▶ [Saved entries]:
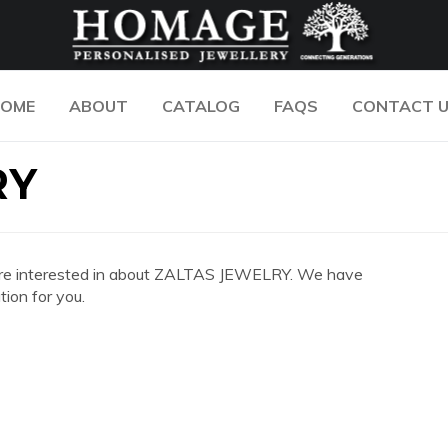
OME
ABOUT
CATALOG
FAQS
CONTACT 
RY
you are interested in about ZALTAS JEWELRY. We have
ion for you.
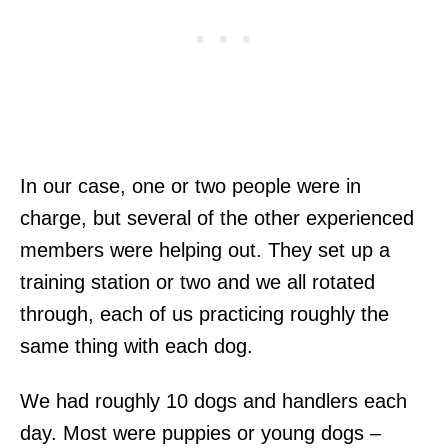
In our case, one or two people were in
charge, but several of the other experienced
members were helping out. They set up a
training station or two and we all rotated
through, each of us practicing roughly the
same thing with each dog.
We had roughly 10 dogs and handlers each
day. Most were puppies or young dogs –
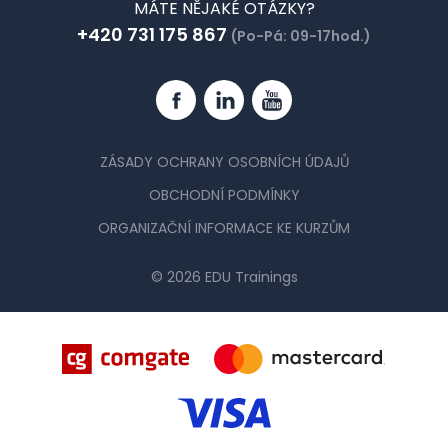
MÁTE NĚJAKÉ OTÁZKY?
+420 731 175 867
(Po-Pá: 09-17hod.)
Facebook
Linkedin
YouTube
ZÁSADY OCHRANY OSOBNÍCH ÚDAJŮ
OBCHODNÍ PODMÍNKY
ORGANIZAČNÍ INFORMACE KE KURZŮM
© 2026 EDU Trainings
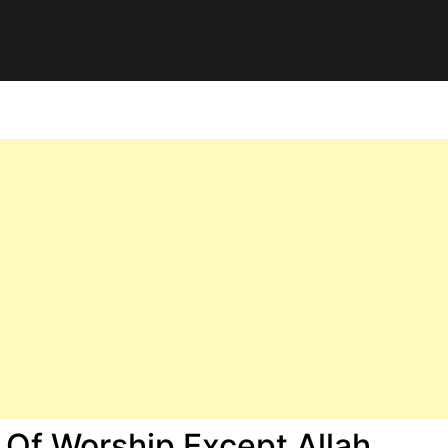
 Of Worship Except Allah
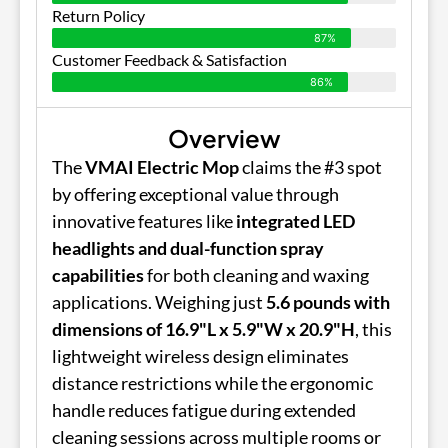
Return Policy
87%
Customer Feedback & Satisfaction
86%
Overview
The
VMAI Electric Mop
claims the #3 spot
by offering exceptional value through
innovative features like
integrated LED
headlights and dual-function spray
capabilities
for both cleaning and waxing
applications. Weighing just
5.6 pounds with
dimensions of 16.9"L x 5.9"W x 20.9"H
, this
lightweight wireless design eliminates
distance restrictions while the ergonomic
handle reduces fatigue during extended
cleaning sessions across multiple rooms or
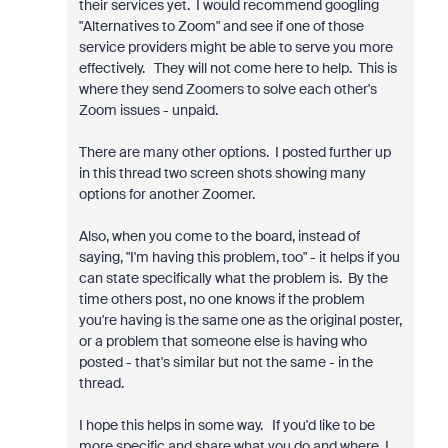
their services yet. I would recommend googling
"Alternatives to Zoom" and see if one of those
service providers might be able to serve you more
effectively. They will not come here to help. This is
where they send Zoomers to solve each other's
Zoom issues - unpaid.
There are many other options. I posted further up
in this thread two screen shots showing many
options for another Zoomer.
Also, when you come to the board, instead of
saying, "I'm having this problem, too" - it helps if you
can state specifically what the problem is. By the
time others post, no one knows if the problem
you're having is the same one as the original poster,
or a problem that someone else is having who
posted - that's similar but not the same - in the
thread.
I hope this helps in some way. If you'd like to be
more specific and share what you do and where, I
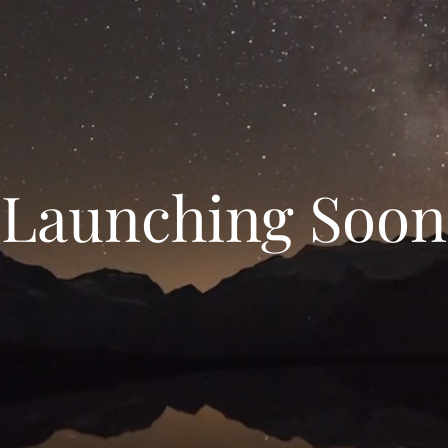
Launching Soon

▶ [Work item]:
Begin with the first line of the records and repeat every line up to the one with "training station or two and we all rotated", counting that line too. Pictures are not part of the copy.

▶ [Reply to the exercise]:
OME
ABOUT
CATALOG
FAQS
CONTACT 
RY
you are interested in about ZALTAS JEWELRY. We have
ion for you.
In our case, one or two people were in
charge, but several of the other experienced
members were helping out. They set up a
training station or two and we all rotated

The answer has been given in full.